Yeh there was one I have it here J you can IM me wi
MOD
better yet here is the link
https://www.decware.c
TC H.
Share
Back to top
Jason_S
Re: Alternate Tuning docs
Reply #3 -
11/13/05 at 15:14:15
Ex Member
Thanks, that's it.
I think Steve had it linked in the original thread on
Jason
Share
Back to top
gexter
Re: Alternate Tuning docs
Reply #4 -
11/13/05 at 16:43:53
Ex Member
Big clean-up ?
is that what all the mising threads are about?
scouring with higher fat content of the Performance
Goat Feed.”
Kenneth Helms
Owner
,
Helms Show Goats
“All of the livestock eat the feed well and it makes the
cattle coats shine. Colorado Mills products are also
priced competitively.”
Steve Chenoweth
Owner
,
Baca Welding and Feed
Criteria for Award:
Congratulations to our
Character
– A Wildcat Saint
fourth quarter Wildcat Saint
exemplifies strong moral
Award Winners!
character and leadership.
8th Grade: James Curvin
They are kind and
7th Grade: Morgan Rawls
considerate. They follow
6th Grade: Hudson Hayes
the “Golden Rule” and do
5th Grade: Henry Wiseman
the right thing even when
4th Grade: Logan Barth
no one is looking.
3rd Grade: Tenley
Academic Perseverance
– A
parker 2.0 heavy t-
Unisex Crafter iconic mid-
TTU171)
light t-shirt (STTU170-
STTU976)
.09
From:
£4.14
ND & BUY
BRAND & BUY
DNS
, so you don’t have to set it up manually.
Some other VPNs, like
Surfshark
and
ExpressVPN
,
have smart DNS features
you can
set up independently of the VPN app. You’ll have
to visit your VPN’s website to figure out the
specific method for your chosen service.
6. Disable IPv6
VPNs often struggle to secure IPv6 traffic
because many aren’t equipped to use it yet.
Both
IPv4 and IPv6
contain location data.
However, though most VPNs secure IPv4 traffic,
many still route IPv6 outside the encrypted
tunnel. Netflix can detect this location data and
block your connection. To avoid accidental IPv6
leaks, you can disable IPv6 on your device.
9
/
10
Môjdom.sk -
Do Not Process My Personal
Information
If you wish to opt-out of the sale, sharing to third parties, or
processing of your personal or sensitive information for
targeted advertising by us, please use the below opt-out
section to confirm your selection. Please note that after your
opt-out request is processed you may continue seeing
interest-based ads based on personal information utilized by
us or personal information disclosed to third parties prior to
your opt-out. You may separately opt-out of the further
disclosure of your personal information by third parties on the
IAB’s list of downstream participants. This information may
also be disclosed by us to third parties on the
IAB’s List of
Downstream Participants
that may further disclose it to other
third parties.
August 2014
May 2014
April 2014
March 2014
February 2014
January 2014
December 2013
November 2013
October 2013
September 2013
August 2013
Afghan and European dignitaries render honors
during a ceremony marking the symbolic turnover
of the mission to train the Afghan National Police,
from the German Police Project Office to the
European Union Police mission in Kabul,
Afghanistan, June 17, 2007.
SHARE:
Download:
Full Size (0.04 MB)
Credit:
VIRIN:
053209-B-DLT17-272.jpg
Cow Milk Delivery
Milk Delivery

* * * * * * *

### Task:
Reproduce each record exactly as written above.

### Response for this exercise:
Yeh there was one I have it here J you can IM me wi
MOD
better yet here is the link
https://www.decware.c
TC H.
Share
Back to top
Jason_S
Re: Alternate Tuning docs
Reply #3 -
11/13/05 at 15:14:15
Ex Member
Thanks, that's it.
I think Steve had it linked in the original thread on
Jason
Share
Back to top
gexter
Re: Alternate Tuning docs
Reply #4 -
11/13/05 at 16:43:53
Ex Member
Big clean-up ?
is that what all the mising threads are about?
scouring with higher fat content of the Performance
Goat Feed.”
Kenneth Helms
Owner
,
Helms Show Goats
“All of the livestock eat the feed well and it makes the
cattle coats shine. Colorado Mills products are also
priced competitively.”
Steve Chenoweth
Owner
,
Baca Welding and Feed
Criteria for Award:
Congratulations to our
Character
– A Wildcat Saint
fourth quarter Wildcat Saint
exemplifies strong moral
Award Winners!
character and leadership.
8th Grade: James Curvin
They are kind and
7th Grade: Morgan Rawls
considerate. They follow
6th Grade: Hudson Hayes
the “Golden Rule” and do
5th Grade: Henry Wiseman
the right thing even when
4th Grade: Logan Barth
no one is looking.
3rd Grade: Tenley
Academic Perseverance
– A
parker 2.0 heavy t-
Unisex Crafter iconic mid-
TTU171)
light t-shirt (STTU170-
STTU976)
.09
From:
£4.14
ND & BUY
BRAND & BUY
DNS
, so you don’t have to set it up manually.
Some other VPNs, like
Surfshark
and
ExpressVPN
,
have smart DNS features
you can
set up independently of the VPN app. You’ll have
to visit your VPN’s website to figure out the
specific method for your chosen service.
6. Disable IPv6
VPNs often struggle to secure IPv6 traffic
because many aren’t equipped to use it yet.
Both
IPv4 and IPv6
contain location data.
However, though most VPNs secure IPv4 traffic,
many still route IPv6 outside the encrypted
tunnel. Netflix can detect this location data and
block your connection. To avoid accidental IPv6
leaks, you can disable IPv6 on your device.
9
/
10
Môjdom.sk -
Do Not Process My Personal
Information
If you wish to opt-out of the sale, sharing to third parties, or
processing of your personal or sensitive information for
targeted advertising by us, please use the below opt-out
section to confirm your selection. Please note that after your
opt-out request is processed you may continue seeing
interest-based ads based on personal information utilized by
us or personal information disclosed to third parties prior to
your opt-out. You may separately opt-out of the further
disclosure of your personal information by third parties on the
IAB’s list of downstream participants. This information may
also be disclosed by us to third parties on the
IAB’s List of
Downstream Participants
that may further disclose it to other
third parties.
August 2014
May 2014
April 2014
March 2014
February 2014
January 2014
December 2013
November 2013
October 2013
September 2013
August 2013
Afghan and European dignitaries render honors
during a ceremony marking the symbolic turnover
of the mission to train the Afghan National Police,
from the German Police Project Office to the
European Union Police mission in Kabul,
Afghanistan, June 17, 2007.
SHARE:
Download:
Full Size (0.04 MB)
Credit:
VIRIN:
053209-B-DLT17-272.jpg
Cow Milk Delivery
Milk Delivery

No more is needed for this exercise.